Virginia does not operate an ADU-specific statewide loan, grant, or forgivable-loan program. Virginia Housing (formerly the Virginia Housing Development Authority, VHDA — rebranded 2020) administers general first-time-homebuyer, down-payment-assistance (DPA), mortgage-credit-certificate, and rehabilitation products that can be applied to ADU-adjacent purchases or improvements when eligibility criteria are met, but none target ADU construction as a distinct product. The Virginia Department of Housing and Community Development (DHCD) administers federal HOME and CDBG pass-through funds that local jurisdictions can direct toward ADU-adjacent rehab, but there is no state-level ADU-dedicated line item. Federally available products (FHA 203(k), Fannie Mae HomeReady and HomeStyle Renovation, Freddie Mac CHOICERenovation) remain the primary ADU financing path for Virginia homeowners.

State housing programs

Virginia does not run a state-level pre-approved-ADU-plan catalog, statewide impact-fee-waiver statute for ADUs, or streamlined-review mandate. State-level programs that touch ADU-adjacent policy are coordinated primarily through the Department of Housing and Community Development (DHCD) and Virginia Housing, and act by funding or assisting local jurisdictions rather than by preemption.
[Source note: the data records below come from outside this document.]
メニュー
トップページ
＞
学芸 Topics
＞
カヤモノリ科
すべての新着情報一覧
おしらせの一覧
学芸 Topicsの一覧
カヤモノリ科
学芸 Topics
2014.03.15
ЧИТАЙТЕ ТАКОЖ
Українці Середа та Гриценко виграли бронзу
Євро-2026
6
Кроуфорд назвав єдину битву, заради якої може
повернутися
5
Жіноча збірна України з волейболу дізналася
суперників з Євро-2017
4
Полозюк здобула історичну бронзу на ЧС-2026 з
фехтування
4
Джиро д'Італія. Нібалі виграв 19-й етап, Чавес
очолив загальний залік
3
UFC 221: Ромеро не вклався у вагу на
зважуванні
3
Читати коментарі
Local ADU activity — Arlington County's Accessory Dwellings program (detached ADUs permitted since 2008, liberalized 2020), Alexandria's accessory-dwelling ordinance, Fairfax County's accessory-living-unit program, and Charlottesville's 2021 zoning-code changes — is authorized under the localities' Va. Code § 15.2-2280 zoning authority, not by state mandate.
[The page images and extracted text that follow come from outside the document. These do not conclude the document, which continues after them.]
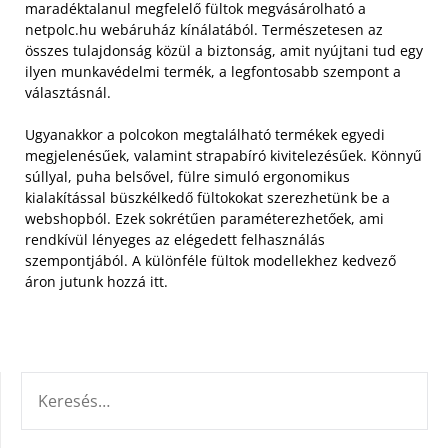
maradéktalanul megfelelő fültok megvásárolható a
netpolc.hu webáruház kínálatából. Természetesen az
összes tulajdonság közül a biztonság, amit nyújtani tud egy
ilyen munkavédelmi termék, a legfontosabb szempont a
választásnál.
Ugyanakkor a polcokon megtalálható termékek egyedi
megjelenésűek, valamint strapabíró kivitelezésűek. Könnyű
súllyal, puha belsővel, fülre simuló ergonomikus
kialakítással büszkélkedő fültokokat szerezhetünk be a
webshopból. Ezek sokrétűen paraméterezhetőek, ami
rendkívül lényeges az elégedett felhasználás
szempontjából. A különféle fültok modellekhez kedvező
áron jutunk hozzá itt.
KERESÉS: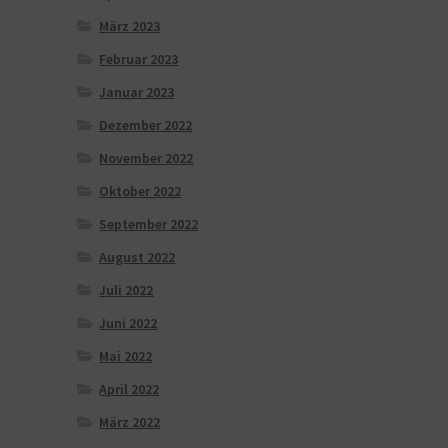
März 2023
Februar 2023
Januar 2023
Dezember 2022
November 2022
Oktober 2022
September 2022
August 2022
Juli 2022
Juni 2022
Mai 2022
April 2022
März 2022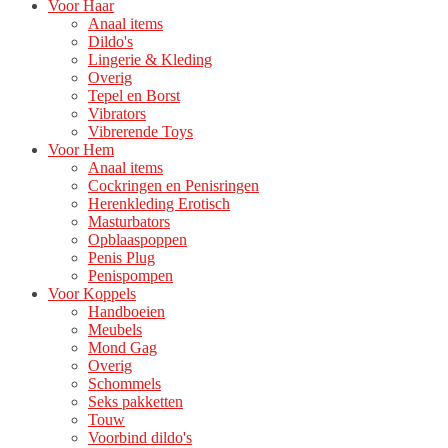
Voor Haar
Anaal items
Dildo's
Lingerie & Kleding
Overig
Tepel en Borst
Vibrators
Vibrerende Toys
Voor Hem
Anaal items
Cockringen en Penisringen
Herenkleding Erotisch
Masturbators
Opblaaspoppen
Penis Plug
Penispompen
Voor Koppels
Handboeien
Meubels
Mond Gag
Overig
Schommels
Seks pakketten
Touw
Voorbind dildo's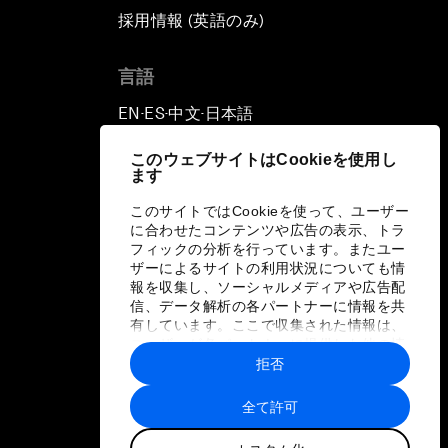
採用情報 (英語のみ)
て
言語
EN
ES
中文
日本語
▪
▪
▪
このウェブサイトはCookieを使用し
ます
このサイトではCookieを使って、ユーザー
に合わせたコンテンツや広告の表示、トラ
フィックの分析を行っています。またユー
ザーによるサイトの利用状況についても情
報を収集し、ソーシャルメディアや広告配
信、データ解析の各パートナーに情報を共
有しています。ここで収集された情報は、
ユーザーが各パートナーに提供した他の情
報や各パートナーのサービスを使用した際
拒否
に収集された情報と組み合わされ、各パー
トナーによって使用されることがありま
全て許可
す。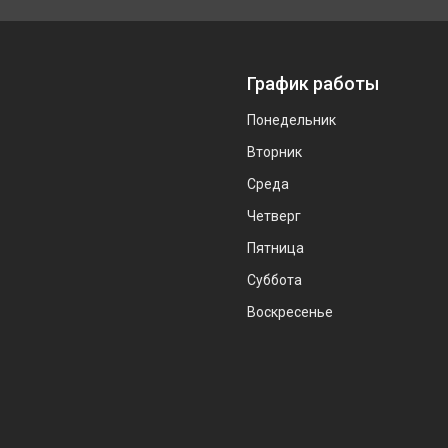
График работы
Понедельник
Вторник
Среда
Четверг
Пятница
Суббота
Воскресенье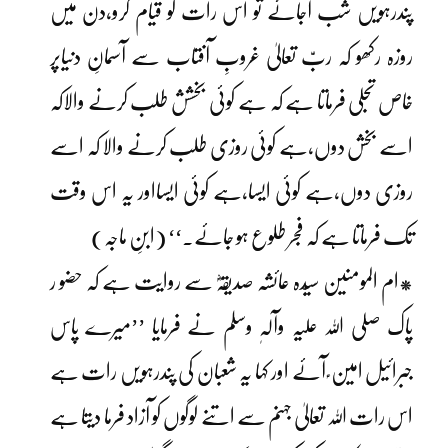
پندرہویں شب آجائے تو اس رات کو قیام کرو،دن میں
روزہ رکھو کہ ربّ تعالیٰ غروبِ آفتاب سے آسمانِ دنیاپر
خاص تجلی فرماتا ہے کہ ہے کوئی بخشش طلب کرنے والاکہ
اسے بخش دوں،ہے کوئی روزی طلب کرنے والا کہ اسے
روزی دوں،ہے کوئی ایسا،ہے کوئی ایسااور یہ اس وقت
تک فرماتا ہے کہ فجر طلوع ہو جائے۔‘‘ (ابنِ ماجہ)
*ام المومنین سیّدہ عائشہ صدیقہؓ سے روایت ہے کہ حضو ر
پاک صلی اللہ علیہ وآلہٖ وسلم نے فرمایا ’’میرے پاس
جبرائیل امین ؑ آئے اور کہا یہ شعبان کی پندرہویں رات ہے
اس رات اللہ تعالیٰ جہنم سے اتنے لوگوں کو آزاد فرما دیتا ہے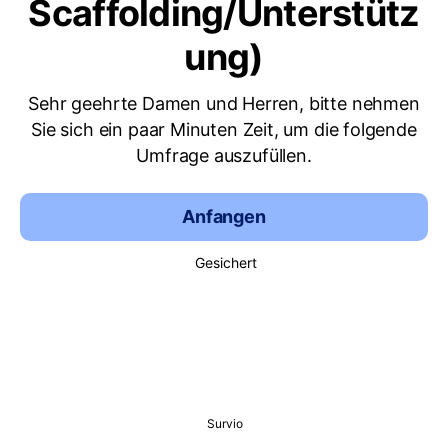
Scaffolding/Unterstütz
ung)
Sehr geehrte Damen und Herren, bitte nehmen
Sie sich ein paar Minuten Zeit, um die folgende
Umfrage auszufüllen.
Anfangen
Gesichert
Survio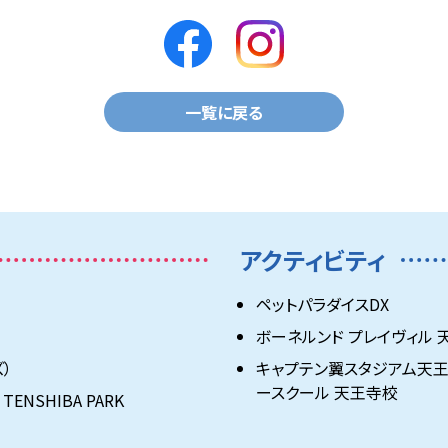
一覧に戻る
アクティビティ
ペットパラダイスDX
ボーネルンド プレイヴィル
ズ）
キャプテン翼スタジアム天王
ースクール 天王寺校
 TENSHIBA PARK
  • DHCD Community Development Block Grant (CDBG) Program — Federal CDBG funds administered by DHCD to eligible non-entitlement Virginia localities for community-revitalization, housing-rehab, and infrastructure projects. Not ADU-specific. Participating localities can direct CDBG funds toward housing-rehab projects where local policy supports ADUs.
  • DHCD HOME Investment Partnerships Program — Federal HOME funds administered by DHCD to Virginia participating jurisdictions and non-profits for affordable-housing acquisition, rehab, and new construction. Not ADU-specific; can be directed to ADU-adjacent rehab at local discretion.
  • Virginia Housing Commission — Permanent advisory commission of the General Assembly that studies housing-policy questions and recommends legislation. Has periodically studied ADU preemption and missing-middle housing without recommending statewide enactment as of 2026-04-21.
  • Local ADU ordinances under Va. Code § 15.2-2280 authority — Not a state program — listed here because Virginia ADU policy is executed entirely at the locality level under the § 15.2-2280 zoning grant. A homeowner seeking to build an ADU consults the zoning ordinance of the specific county, city, or town where the parcel is located.
Federal (United States) — ADU-relevant rules and programs

Federal ADU law

The United States has no federal statute that directly regulates accessory dwelling unit entitlement or design. Land-use authority over ADUs resides with states and local governments under the traditional police power. Federal engagement is limited to financing (Fannie/Freddie/FHA/VA/USDA), flood insurance (FEMA/NFIP), and discretionary housing programs (HUD), which are recorded in sibling sections of this file.

Federal financing programs

Federal housing-finance agencies and GSEs set nationwide underwriting rules that govern whether an ADU can be financed, appraised, and counted toward mortgage qualifying income. The relevant actors are Fannie Mae, Freddie Mac, FHA (HUD), VA, and USDA Rural Development.

Federal tax credits

There is no ADU-specific federal tax credit. ADUs may incidentally qualify for existing federal energy-efficiency and clean-energy tax credits when the ADU construction includes qualifying measures.

Federal housing programs

HUD administers several discretionary programs that can fund ADU-related activity at the grantee's election, but none is an ADU-specific program.